Su Friedrich’s “Sink or Swim” added to the National Film Registry

Sink or swim [electronic resource] by Su Friedrich. West Hollywood, CA : Stag Films, 2013. One online resource (47 min.).

Congratulations to Princeton University Professor of Visual Arts Su Friedrich, whose 1990 documentary “Sink or Swim” has been added to the National Film Registry by the Librarian of Congress. The autobiographical story about the schism between a daughter and her father can be viewed here: http://www.aspresolver.com/aspresolver.asp?GLTV;2180783

index“Acting Librarian of Congress David Mao announced today the annual selection of 25 motion pictures to be named to the National Film Registry of the Library of Congress. These films, which epitomize the diversity and richness of the nation’s cinematic heritage, have been identified as motion pictures that deserve to be preserved because of their cultural, historic or aesthetic importance.

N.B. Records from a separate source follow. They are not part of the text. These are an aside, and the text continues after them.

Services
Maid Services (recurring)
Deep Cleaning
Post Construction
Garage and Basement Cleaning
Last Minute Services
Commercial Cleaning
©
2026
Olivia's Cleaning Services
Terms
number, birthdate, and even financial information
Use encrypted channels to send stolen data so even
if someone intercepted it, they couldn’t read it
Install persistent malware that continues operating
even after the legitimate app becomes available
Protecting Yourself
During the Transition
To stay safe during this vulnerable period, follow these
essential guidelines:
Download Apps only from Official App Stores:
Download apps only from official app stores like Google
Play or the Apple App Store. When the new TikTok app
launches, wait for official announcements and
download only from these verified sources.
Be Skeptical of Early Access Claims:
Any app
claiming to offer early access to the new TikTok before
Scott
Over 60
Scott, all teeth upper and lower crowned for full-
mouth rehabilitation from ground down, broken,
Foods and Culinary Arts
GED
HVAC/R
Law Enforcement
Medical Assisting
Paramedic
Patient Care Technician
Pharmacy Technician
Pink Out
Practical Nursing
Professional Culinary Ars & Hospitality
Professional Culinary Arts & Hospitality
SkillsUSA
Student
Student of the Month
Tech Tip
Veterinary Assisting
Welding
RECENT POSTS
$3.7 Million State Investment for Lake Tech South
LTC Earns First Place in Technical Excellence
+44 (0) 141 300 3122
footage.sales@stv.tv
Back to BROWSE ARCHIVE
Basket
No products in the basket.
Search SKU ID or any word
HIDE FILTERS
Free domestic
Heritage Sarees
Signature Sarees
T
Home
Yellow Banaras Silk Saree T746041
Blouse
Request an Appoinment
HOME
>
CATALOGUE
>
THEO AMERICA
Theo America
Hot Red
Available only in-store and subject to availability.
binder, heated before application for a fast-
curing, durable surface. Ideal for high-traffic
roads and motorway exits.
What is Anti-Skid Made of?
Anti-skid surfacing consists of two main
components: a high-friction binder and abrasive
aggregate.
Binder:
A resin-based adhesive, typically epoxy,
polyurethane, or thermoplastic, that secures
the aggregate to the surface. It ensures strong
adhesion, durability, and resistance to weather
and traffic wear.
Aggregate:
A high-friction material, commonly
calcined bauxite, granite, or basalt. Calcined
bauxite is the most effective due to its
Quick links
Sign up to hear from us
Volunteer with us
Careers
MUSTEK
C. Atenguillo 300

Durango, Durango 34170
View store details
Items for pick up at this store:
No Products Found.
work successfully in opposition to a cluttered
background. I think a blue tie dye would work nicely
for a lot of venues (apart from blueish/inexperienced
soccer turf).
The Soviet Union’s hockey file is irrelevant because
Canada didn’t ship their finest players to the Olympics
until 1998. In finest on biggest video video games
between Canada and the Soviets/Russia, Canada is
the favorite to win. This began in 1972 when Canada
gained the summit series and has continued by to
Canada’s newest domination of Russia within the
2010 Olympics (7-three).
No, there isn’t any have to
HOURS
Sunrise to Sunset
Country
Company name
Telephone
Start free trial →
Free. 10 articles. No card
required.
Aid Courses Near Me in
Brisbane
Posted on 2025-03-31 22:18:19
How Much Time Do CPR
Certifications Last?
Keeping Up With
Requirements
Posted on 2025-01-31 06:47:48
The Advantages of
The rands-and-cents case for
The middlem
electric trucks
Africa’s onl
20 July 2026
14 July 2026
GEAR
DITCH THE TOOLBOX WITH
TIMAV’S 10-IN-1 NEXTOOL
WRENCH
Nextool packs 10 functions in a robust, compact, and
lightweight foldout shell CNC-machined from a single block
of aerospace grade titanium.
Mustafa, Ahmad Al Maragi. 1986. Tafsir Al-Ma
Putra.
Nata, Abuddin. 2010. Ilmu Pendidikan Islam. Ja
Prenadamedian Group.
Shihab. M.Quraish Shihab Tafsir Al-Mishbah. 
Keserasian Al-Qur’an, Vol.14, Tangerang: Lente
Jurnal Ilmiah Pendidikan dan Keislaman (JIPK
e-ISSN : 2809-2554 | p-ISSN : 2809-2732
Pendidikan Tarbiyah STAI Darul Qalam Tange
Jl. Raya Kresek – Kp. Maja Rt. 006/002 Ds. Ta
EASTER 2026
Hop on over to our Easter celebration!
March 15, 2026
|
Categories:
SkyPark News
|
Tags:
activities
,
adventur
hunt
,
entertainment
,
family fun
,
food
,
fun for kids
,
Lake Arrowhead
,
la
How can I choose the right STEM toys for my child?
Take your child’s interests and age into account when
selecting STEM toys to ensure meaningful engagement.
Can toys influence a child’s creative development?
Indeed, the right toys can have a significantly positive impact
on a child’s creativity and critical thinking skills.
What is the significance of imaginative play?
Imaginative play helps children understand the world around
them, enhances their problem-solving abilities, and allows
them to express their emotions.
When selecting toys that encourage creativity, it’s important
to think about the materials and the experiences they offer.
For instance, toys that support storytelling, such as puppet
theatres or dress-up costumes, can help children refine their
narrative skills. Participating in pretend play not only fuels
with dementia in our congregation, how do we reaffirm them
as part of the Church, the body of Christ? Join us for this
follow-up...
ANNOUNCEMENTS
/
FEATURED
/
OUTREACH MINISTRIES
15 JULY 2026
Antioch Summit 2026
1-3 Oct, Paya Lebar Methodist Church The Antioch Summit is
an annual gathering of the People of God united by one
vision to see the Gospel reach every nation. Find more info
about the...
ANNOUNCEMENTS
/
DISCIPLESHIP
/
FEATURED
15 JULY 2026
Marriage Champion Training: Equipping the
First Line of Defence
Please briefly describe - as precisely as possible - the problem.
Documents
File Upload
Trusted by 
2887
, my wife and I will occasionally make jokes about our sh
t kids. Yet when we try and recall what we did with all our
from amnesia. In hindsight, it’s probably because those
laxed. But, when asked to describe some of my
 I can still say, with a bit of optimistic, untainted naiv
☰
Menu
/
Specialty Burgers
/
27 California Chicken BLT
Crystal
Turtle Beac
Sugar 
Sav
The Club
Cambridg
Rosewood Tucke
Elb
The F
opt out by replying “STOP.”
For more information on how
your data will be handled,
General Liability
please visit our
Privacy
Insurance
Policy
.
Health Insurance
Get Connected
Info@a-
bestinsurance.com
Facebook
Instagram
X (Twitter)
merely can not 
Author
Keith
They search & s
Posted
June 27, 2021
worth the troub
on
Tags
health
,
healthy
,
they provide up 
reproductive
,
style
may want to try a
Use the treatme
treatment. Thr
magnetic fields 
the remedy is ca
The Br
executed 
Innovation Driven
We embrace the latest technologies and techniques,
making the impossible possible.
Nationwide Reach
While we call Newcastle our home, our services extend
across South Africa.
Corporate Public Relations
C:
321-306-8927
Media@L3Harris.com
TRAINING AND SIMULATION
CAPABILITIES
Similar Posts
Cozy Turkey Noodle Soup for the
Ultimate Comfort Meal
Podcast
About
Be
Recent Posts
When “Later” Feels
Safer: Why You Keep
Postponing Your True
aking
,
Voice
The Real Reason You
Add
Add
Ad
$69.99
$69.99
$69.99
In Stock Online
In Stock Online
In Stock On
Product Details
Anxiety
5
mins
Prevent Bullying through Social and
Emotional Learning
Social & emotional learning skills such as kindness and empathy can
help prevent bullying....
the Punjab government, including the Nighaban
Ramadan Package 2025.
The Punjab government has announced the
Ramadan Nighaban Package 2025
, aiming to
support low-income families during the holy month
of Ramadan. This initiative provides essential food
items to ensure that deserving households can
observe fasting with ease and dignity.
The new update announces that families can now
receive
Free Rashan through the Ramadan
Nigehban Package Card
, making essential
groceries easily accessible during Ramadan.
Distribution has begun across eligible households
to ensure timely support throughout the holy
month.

‘Selecting a film for the National Film Registry recognizes its importance to cinema and America’s cultural and artistic history,’ said Mao. ‘The registry is an invaluable way to advance public awareness of the richness, creativity and variety of our nation’s film heritage.’”

For a complete list of the 2015 inductees, see http://www.loc.gov/today/pr/2015/15-216.html

From the registry:
Sink or Swim (1990). In this autobiographical tale told in voice-over by a teenage girl (Jessica Lynn), Su Friedrich relates a series of 26 short vignettes that reveal a subtext of a father preoccupied by his career and of a daughter emotionally scarred by his behavior. Black-and-white film clips of ordinary daily activities illustrate Friedrich’s poetically powerful text to create a complex and intense film. Of this work, which garnered numerous festival awards, Friedrich wrote, “The issue for me is to be more direct, or honest, about my experiences, but also to be analytical. ‘Sink or Swim’ is personal, but it’s also very analytical, or rigorously formal.”

Friedrich’s films and videos have been featured in retrospectives at major museums and festivals, and she has received both Guggenheim and Rockefeller Foundation Fellowships. Michael Zyrd wrote in Senses of Cinema: “The textures, cinematic and emotional, of Friedrich’s work are both private and highly mediated, embodying an aesthetic style and range of concerns that make her one of the most innovative and accessible artists currently working in the dynamic tradition of the modernist American Avant-Garde.”